Saved data entries:
==*==
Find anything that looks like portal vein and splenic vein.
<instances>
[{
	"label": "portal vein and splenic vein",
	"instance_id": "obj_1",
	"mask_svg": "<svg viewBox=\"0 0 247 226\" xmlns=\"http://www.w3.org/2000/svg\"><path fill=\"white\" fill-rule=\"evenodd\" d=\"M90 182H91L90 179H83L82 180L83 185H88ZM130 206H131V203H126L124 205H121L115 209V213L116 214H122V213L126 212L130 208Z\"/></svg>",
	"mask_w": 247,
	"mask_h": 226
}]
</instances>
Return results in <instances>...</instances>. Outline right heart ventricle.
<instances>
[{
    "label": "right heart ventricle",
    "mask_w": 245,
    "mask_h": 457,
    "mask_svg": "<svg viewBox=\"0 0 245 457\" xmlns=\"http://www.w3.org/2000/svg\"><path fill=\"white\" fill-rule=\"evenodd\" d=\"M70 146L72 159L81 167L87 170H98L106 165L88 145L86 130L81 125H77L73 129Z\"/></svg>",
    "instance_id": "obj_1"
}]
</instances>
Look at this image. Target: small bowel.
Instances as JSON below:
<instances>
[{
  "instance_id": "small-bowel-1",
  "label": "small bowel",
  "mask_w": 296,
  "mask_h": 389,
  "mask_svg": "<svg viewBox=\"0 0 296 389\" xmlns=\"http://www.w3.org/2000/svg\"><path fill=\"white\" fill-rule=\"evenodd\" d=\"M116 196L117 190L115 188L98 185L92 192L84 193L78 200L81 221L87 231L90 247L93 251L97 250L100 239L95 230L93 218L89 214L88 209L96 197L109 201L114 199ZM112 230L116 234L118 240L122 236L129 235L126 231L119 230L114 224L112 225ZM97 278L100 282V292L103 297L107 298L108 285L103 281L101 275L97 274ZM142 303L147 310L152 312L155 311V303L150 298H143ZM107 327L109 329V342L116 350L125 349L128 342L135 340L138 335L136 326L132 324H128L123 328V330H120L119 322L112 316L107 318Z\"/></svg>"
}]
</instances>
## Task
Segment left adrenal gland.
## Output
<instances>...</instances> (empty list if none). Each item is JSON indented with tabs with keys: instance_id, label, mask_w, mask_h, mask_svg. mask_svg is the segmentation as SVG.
==*==
▶ What needs to be done
Each entry above must be repeated exactly, with nothing dropped.

▶ Response below
Find anything that looks like portal vein and splenic vein.
<instances>
[{
	"label": "portal vein and splenic vein",
	"instance_id": "obj_1",
	"mask_svg": "<svg viewBox=\"0 0 247 226\" xmlns=\"http://www.w3.org/2000/svg\"><path fill=\"white\" fill-rule=\"evenodd\" d=\"M90 182H91L90 179H83L82 180L83 185H88ZM130 206H131V203H126L124 205H121L115 209V213L116 214H122V213L126 212L130 208Z\"/></svg>",
	"mask_w": 247,
	"mask_h": 226
}]
</instances>
Return results in <instances>...</instances>. Outline right heart ventricle.
<instances>
[{
    "label": "right heart ventricle",
    "mask_w": 245,
    "mask_h": 457,
    "mask_svg": "<svg viewBox=\"0 0 245 457\" xmlns=\"http://www.w3.org/2000/svg\"><path fill=\"white\" fill-rule=\"evenodd\" d=\"M70 146L72 159L81 167L87 170H98L106 165L88 145L86 130L81 125H77L73 129Z\"/></svg>",
    "instance_id": "obj_1"
}]
</instances>
Look at this image. Target: small bowel.
Instances as JSON below:
<instances>
[{
  "instance_id": "small-bowel-1",
  "label": "small bowel",
  "mask_w": 296,
  "mask_h": 389,
  "mask_svg": "<svg viewBox=\"0 0 296 389\" xmlns=\"http://www.w3.org/2000/svg\"><path fill=\"white\" fill-rule=\"evenodd\" d=\"M116 196L117 190L115 188L98 185L92 192L84 193L78 200L81 221L87 231L90 247L93 251L97 250L100 239L95 230L93 218L89 214L88 209L96 197L109 201L114 199ZM112 230L116 234L118 240L122 236L129 235L126 231L119 230L114 224L112 225ZM97 278L100 282V292L103 297L107 298L108 285L103 281L101 275L97 274ZM142 303L147 310L152 312L155 311V303L150 298H143ZM107 327L109 329V342L116 350L125 349L128 342L135 340L138 335L136 326L132 324H128L123 328V330H120L119 322L112 316L107 318Z\"/></svg>"
}]
</instances>
## Task
Segment left adrenal gland.
## Output
<instances>...</instances> (empty list if none). Each item is JSON indented with tabs with keys: instance_id, label, mask_w, mask_h, mask_svg. mask_svg is the segmentation as SVG.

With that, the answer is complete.